## Experimental Environment and Design

This notebook demonstrates how the experimental environment can be used and provides examples.
The notebook will mainly focus on:
- Creating `prompt` templates
- Creating and running `experiment`


### Requirements:
For the environment to be used the following is required:
- All libraries found in 'requirements.txt' need to be present
- The dataset needs to have 'record_id' as the id column and 'label' (0 or 1). At least one of the following columns need to be included:
* A column with 'openalex' in the name, which contains a link to the article on OpenAlex platform

OR

* 'title' and/or 'abstract' and/or 'keywords'

##### Key Parameters Embedded in The Environment

- The cut-off value for the classic models is tau= 0.5
- The stopping criterion for active learning is: 5% negatives of the total dataset found in a row

### `prompt`
`prompt` is used to allow the user to create the template of their desired prompt. It follows RAG style prompts, as it provides two parts of the prompt, 'augmentation' (i.e. providing context) and 'prediction'. However, it is not necessary to follow RAG methodology, e.g. by not using the augmentation part. 
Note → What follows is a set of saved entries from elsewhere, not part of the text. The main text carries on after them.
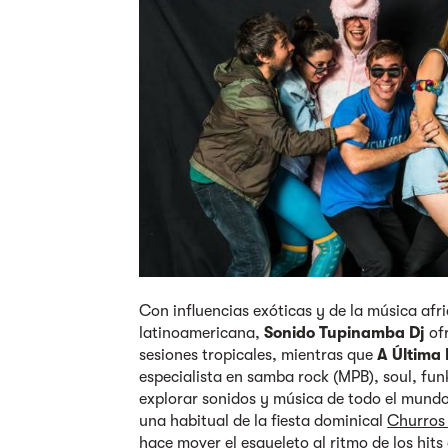
Con influencias exóticas y de la música afr
latinoamericana,
Sonido Tupinamba Dj
of
sesiones tropicales, mientras que
A Última 
especialista en samba rock (MPB), soul, funk
explorar sonidos y música de todo el mund
una habitual de la fiesta dominical
Churros
hace mover el esqueleto al ritmo de los hits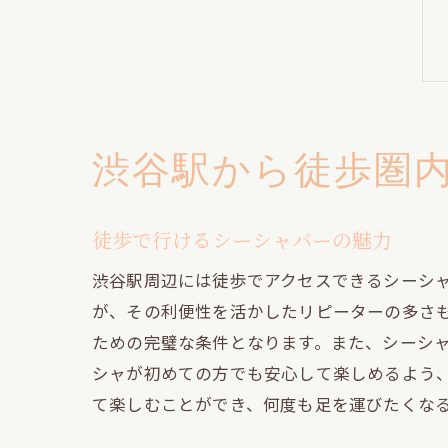
渋谷駅から徒歩圏
徒歩で行けるシーシャバーの魅力
渋谷駅周辺には徒歩でアクセスできるシーシ
が、その利便性を活かしたリピーターの多さ
ための完璧な条件となります。また、シーシ
シャが初めての方でも安心して楽しめるよう
て楽しむことができ、何度も足を運びたくな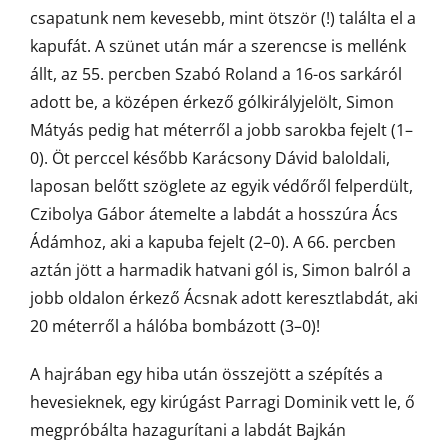
csapatunk nem kevesebb, mint ötször (!) találta el a
kapufát. A szünet után már a szerencse is mellénk
állt, az 55. percben Szabó Roland a 16-os sarkáról
adott be, a középen érkező gólkirályjelölt, Simon
Mátyás pedig hat méterről a jobb sarokba fejelt (1–
0). Öt perccel később Karácsony Dávid baloldali,
laposan belőtt szöglete az egyik védőről felperdült,
Czibolya Gábor átemelte a labdát a hosszúra Ács
Ádámhoz, aki a kapuba fejelt (2–0). A 66. percben
aztán jött a harmadik hatvani gól is, Simon balról a
jobb oldalon érkező Ácsnak adott keresztlabdát, aki
20 méterről a hálóba bombázott (3–0)!
A hajrában egy hiba után összejött a szépítés a
hevesieknek, egy kirúgást Parragi Dominik vett le, ő
megpróbálta hazagurítani a labdát Bajkán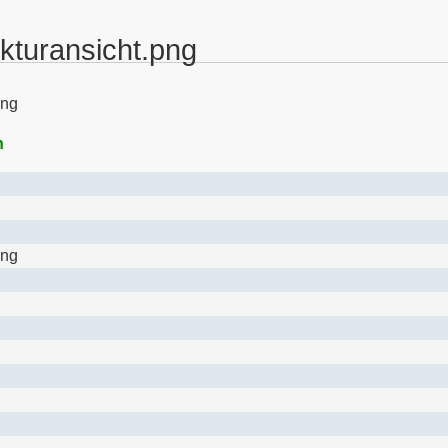
ukturansicht.png
png
n
png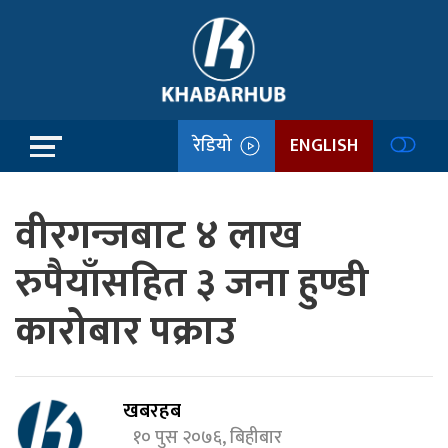
रेडियो
ENGLISH
वीरगन्जबाट ४ लाख
रुपैयाँसहित ३ जना हुण्डी
कारोबार पक्राउ
खबरहब
१० पुस २०७६, बिहीबार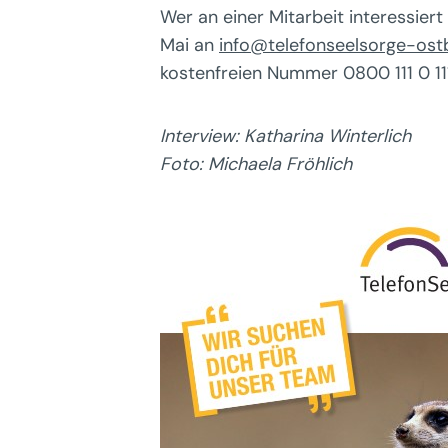
Wer an einer Mitarbeit interessier
Mai an
info@telefonseelsorge-ost
kostenfreien Nummer 0800 111 0 111
Interview: Katharina Winterlich
Foto: Michaela Fröhlich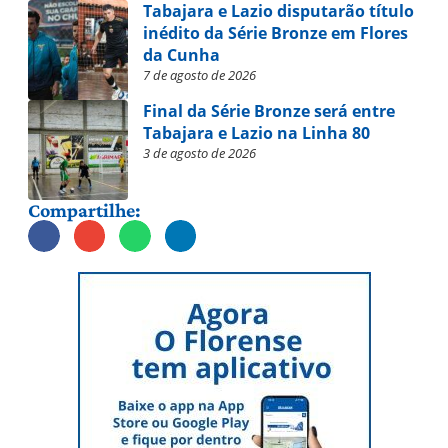
Tabajara e Lazio disputarão título
inédito da Série Bronze em Flores
da Cunha
7 de agosto de 2026
Final da Série Bronze será entre
Tabajara e Lazio na Linha 80
3 de agosto de 2026
Compartilhe: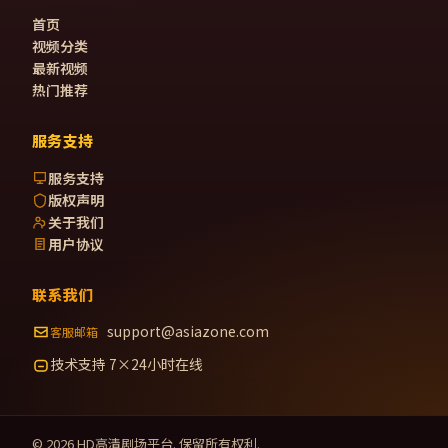
首页
视频分类
最新视频
热门推荐
服务支持
服务支持
版权声明
关于我们
用户协议
联系我们
support@asiazone.com
客服邮箱
技术支持 7×24小时在线
©
2026
HD高清剧场
平台. 保留所有权利.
In both phases (augmentation and prediciton) a list of items will be presented. However, the specific datapoints will not be given by the user directly in the prompt, rather they will be handled by the environment, based on the datasets the user would provide. Therefore, at this stage, the user simply specifices the pattern in which each item in the augmentation and prediction list should look like. 
The pattern will be a combination of text provided by the user and placeholders for specific data extracted from the data points. For the latter, the following placeholders are supported
- `{record_id}`: The ID of the article in the dataset
- `{label_token}`: Since the dataset contains the label as 0 or 1, this allows the user to present a different labeling scheme by using the labels provided in the prompt attribute `positive_token` and `negative_token` instead. E.g. if the datapoint in question is positive, this place holder will be replaced by the value provided in `positive_token`.
- `{title}`
- `{abstract}`
- `{keywords}`

*Note*: If a list is provided, please place '{}' where the list should appear in the 'augmentation' or 'prediction' part.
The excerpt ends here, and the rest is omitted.